Terça-feira, Outubro 25, 2005
AMOR DE VERÃO:Título:
My Summer Of LoveRealizador: Pawel Pawlikowski
Ano: 2004

Nos últimos ano tem-se cultivado o gosto pelo cinema indie, fabricando-se uma espécie de falso cinema independente, que o tornou acessível às massas, que assim parecem ficar mais satisfeitas ao não consumirem apenas blockbusters e filmes pré-fabricados. No entanto, se não se deixarem intimidar pelo título
Amor De Verão, irão deparar-se com uma bela surpresa, um filme back to basics em que o cinema independente volta a ser um cinema de autor livre feito por gente esquisita e maluca.
Mona (Nathalie Press) é uma rapariga do interior, que já descobriu o que a vida tem de pior à custa da própria pele, o que lhe conferiu uma certa dose de rebeldia. Tamsin (Emily Blunt) é a filha mimada de dois pais ricos concentrados mais nas carreiras profissionais e nos amantes do que na filha, que cultiva também uma certa dose de rebeldia. O que têm as duas em comum? Ambas vão passar o Verão juntas no meio de nenhures, num lugar perdido do Yorkshire inglês, combatendo o marasmo, o tédio e o aborrecimento com o tabaco, as drogas, o álcool e o sexo.
Filmado na sua totalidade em suporte digital, apenas com handycam e sem tripé,
Amor De Verão é um verdadeiro filme indie, com toda a libertinagem artística por parte do realizador que isso pode significar.
Pawel Pawlikowski aproveita habilmente as paisagens bucólicas do interior da Inglaterra, tal como os pintores expressionistas (olá Turner) o tinham feito no passado, para ilustrar esta aventura de verão, servindo-se ainda de uma banda-sonora genial e eclética (Caetano Veloso, Edith Piaf ou Goldfrapp) e de duas actrizes semi-debutantes que encantam (e não é só pelos atributos físicos).

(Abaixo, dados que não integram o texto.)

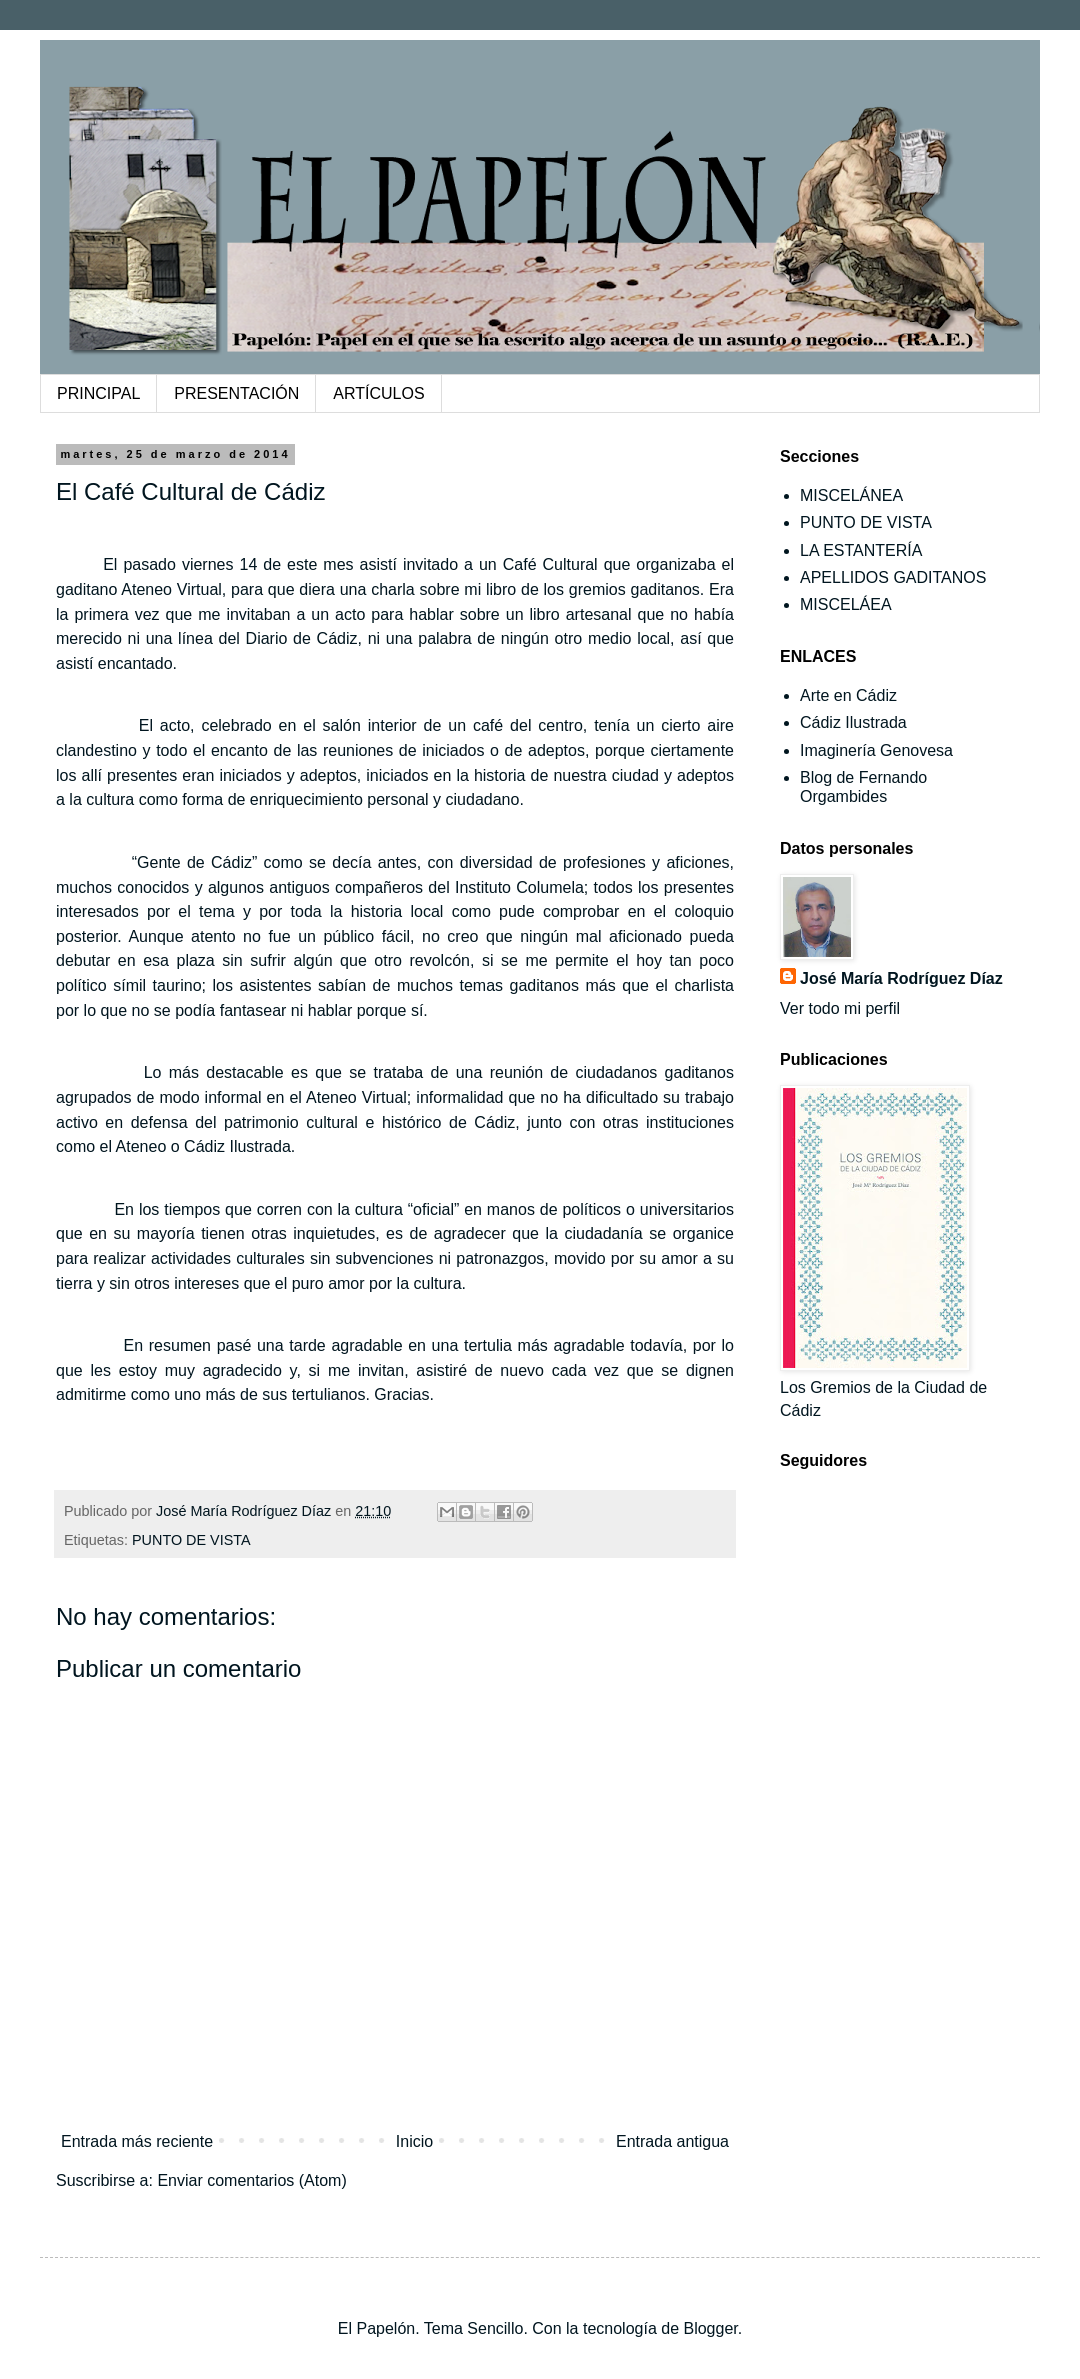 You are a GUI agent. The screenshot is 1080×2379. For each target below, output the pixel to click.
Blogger (710, 2328)
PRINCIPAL (98, 393)
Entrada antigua (672, 2141)
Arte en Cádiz (848, 695)
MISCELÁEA (846, 604)
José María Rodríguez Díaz (901, 978)
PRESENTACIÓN (236, 393)
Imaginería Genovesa (876, 750)
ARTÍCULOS (378, 393)
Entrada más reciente (137, 2141)
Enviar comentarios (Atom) (251, 2180)
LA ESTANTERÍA (861, 550)
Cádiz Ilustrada (853, 722)
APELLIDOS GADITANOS (893, 577)
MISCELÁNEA (851, 495)
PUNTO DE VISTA (191, 1540)
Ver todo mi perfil (840, 1008)
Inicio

Amor De Verão é uma espécie de versão feminina de
E A Tua Mãe Também, uma jornada adolescente com um prazo de duração marcado - o final do Verão. Até lá tudo conta; e no final não terá sido apenas mais um Verão, terá sido o Verão, o Verão de todas as descobertas, tristezas e revelações. Mona e Tamsin vão tornar-se amigas, irmãs, amantes e confidentes, vão fundir-se uma na outra, carnal e psicologicamente: Mona ocupa o lugar do namorado que a acabara de deixar (no final de relação mais seco e machista de sempre no cinema) com Tamsin e esta ocupa o lugar da irmã anoréxica falecida com Mona.
Amor De Verão constrói-se sobretudo com o desenvolvimento dos símbolos que Pawel Pawlikowski vai deixando ao longo do filme. Por exemplo, como quando Tamsin conhece Mona diz-lhe que "parece que é uma má influência para as pessoas"; ou quando Tamsin mitifica a biografia "maravilhosamente trágica" de Edith Piaf, como um prenúncio daquela aventura; ou ainda quando cita Nietzsche ou Freud para explicar certas atitudes comportamentais; ou quando o irmão de Mona, um novo-cristão, tenta reclamar o vale onde vivem em nome de Deus, para o livrar das sombras que o habitam (e já agora, menção para o exorcismo mais hilariante dos últimos tempos do cinema).
Amor De Verão é um filme sincero e artístico, um escape de bom cinema na cada vez mais formatada indústria cinematográfica. E como se não bastasse, ainda tem duas jovens belas e despidas em actos menos convencionais. Um McRoyal Deluxe por todas essas razões.